L'Enquête sur les conditions de vie (Encovi-2025), réalisée par l'Université catholique Andrés Bello de Caracas (UCAB), a révélé que les migrants vénézuéliens résidant en Argentine sont ceux qui montrent « le plus grand potentiel de retour » dans le pays.
En l’absence de statistiques officielles, Encovi est devenue la principale source d’évaluation du comportement des indicateurs sociaux au Venezuela.
L'édition de cette année, présentée jeudi 7 mai, conclut qu'en moyenne 10 % des migrants vénézuéliens envisagent de rentrer et 74 % l'excluent.

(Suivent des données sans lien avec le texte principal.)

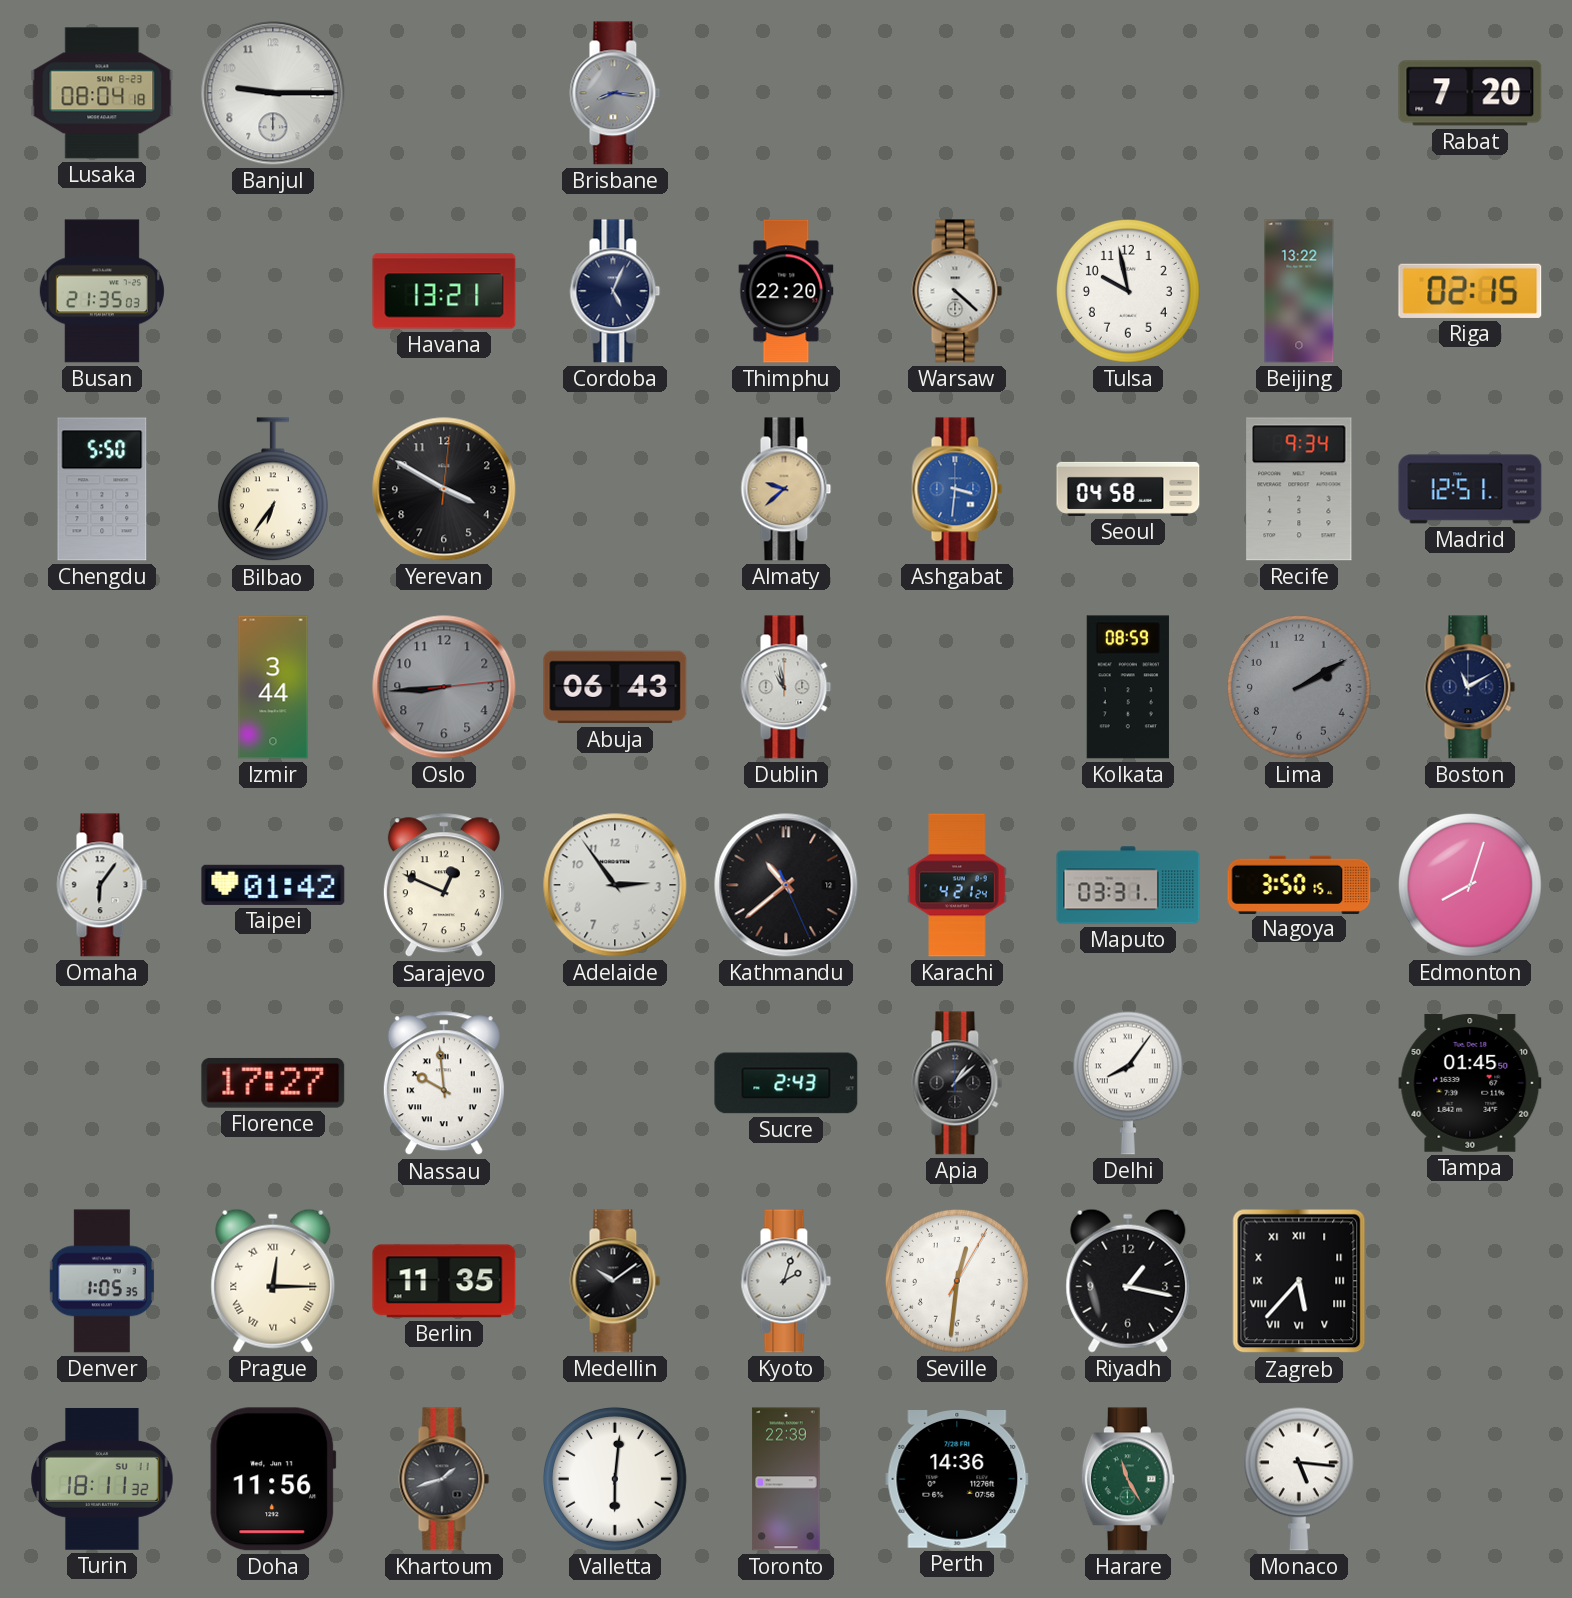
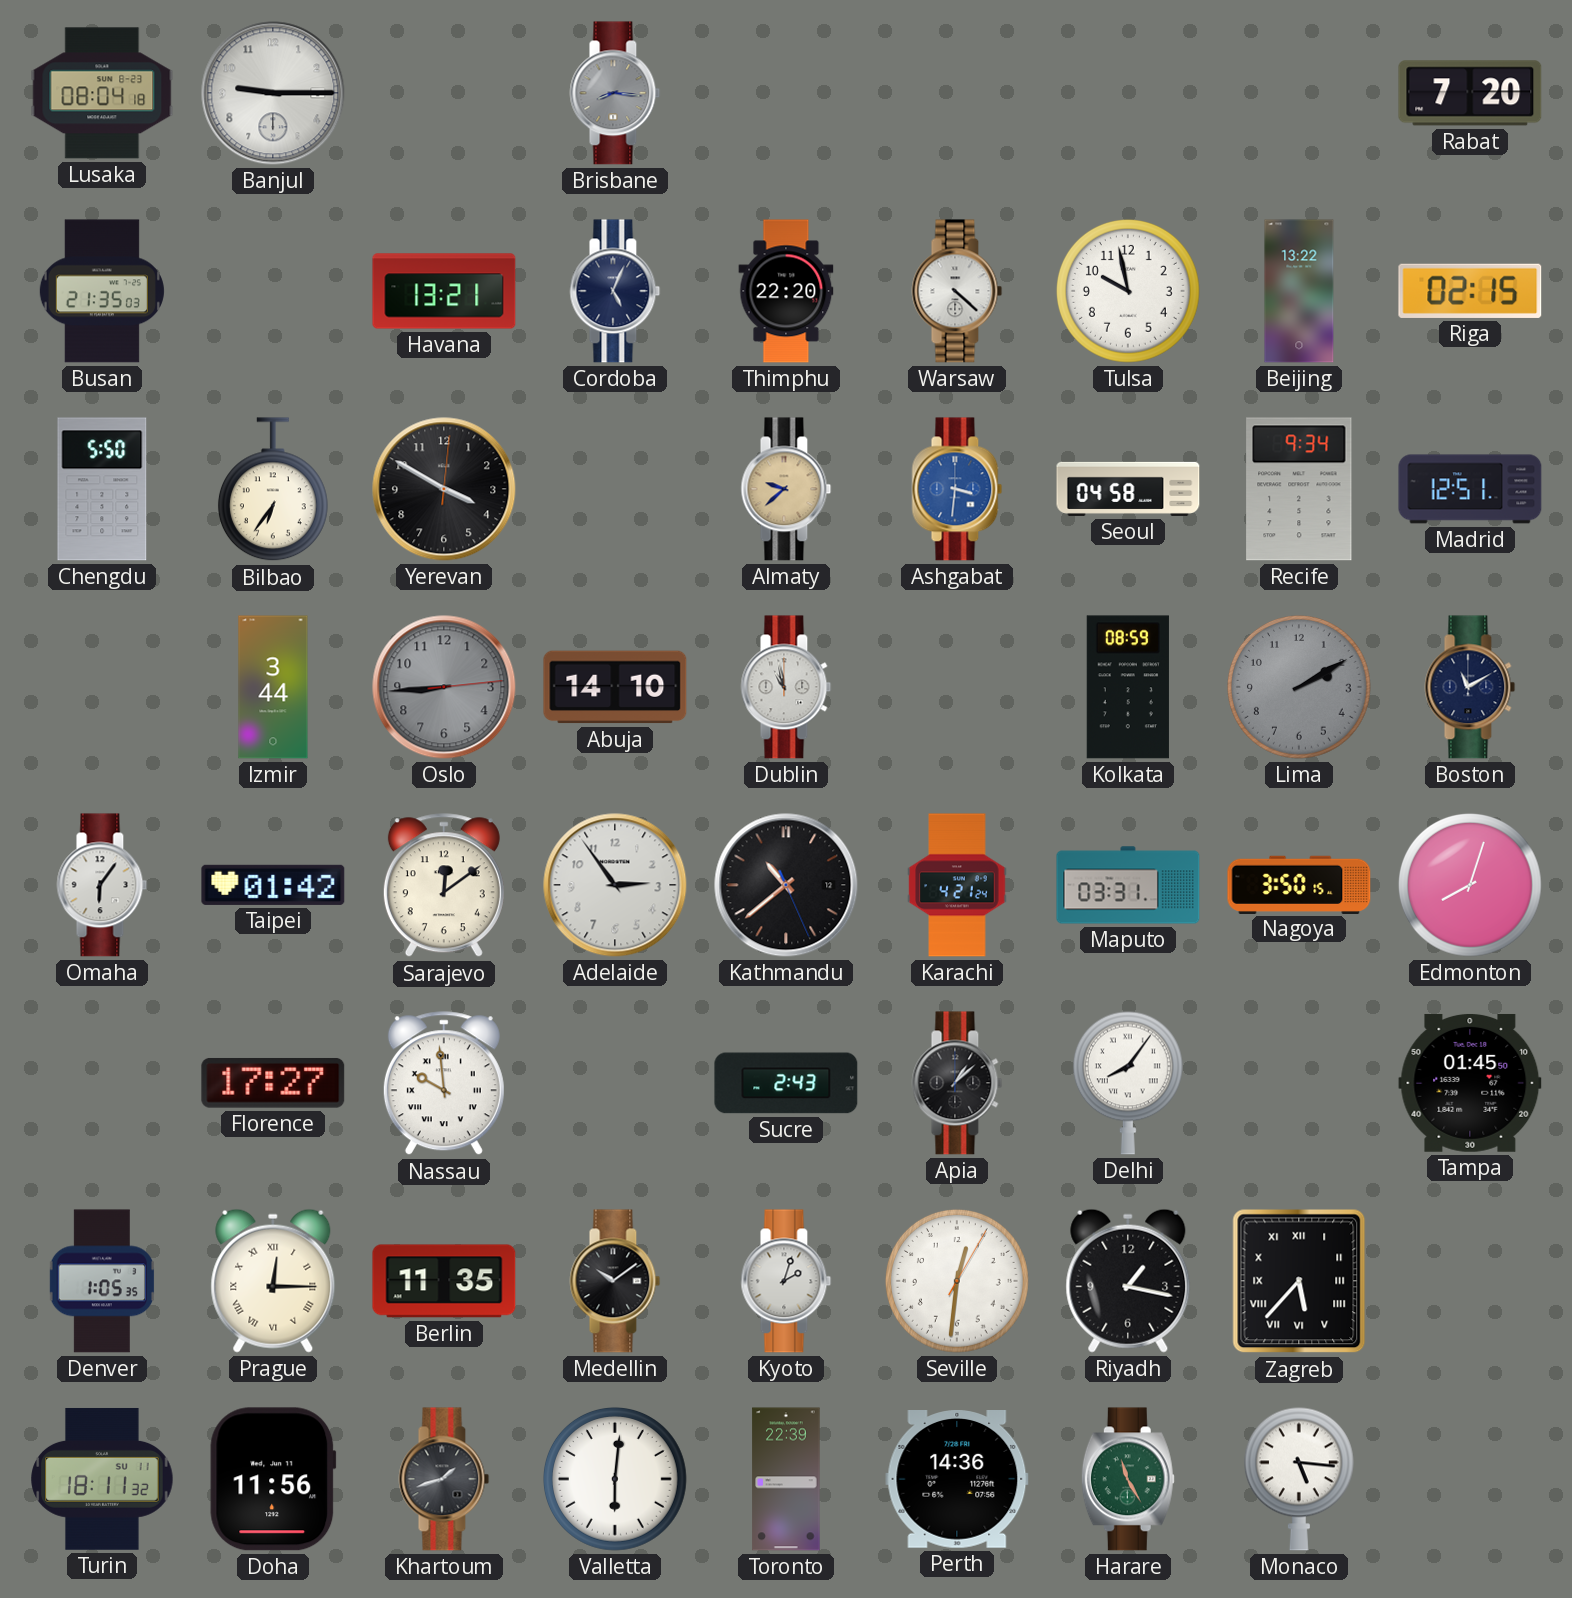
Abuja: 06:43 -> 14:10
Sarajevo: 12:49 -> 12:09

« L’Argentine n’est pas le principal bénéficiaire, mais elle a montré le plus grand potentiel de retour, suivie par la Colombie, les États-Unis et le Chili », souligne l’étude réalisée au cours du deuxième trimestre 2025 et basée sur les témoignages des ménages qui accueillent des migrants.
Concernant ceux qui se trouvent en Argentine, 71% ont répondu qu'ils n'avaient pas l'intention de revenir et 29% l'ont fait. Dans les cas de la Colombie, des États-Unis et du Chili, ils considèrent le rendement comme étant respectivement de 20 %, 16 % et 15 %. « Il semble que l'incitation au retour serait plus présente lorsque le foyer d'origine est pauvre », indique le rapport.
Encovi fournit des données sur les « migrants de retour signalés par les ménages interrogés ». Quant aux nations d'origine, l'Équateur se démarque en première position avec 28% contre 72% qui y restent.
« En deuxième position se trouve la Colombie (13% des rapatriés contre 87% qui restent de l'autre côté de la frontière). Ce pays a été le plus grand destinataire de la migration vénézuélienne et étant donné son caractère frontalier, les mouvements de retour peuvent être plus fréquents, il peut même y avoir une certaine circularité que nous ne captons pas », reconnaissent les experts.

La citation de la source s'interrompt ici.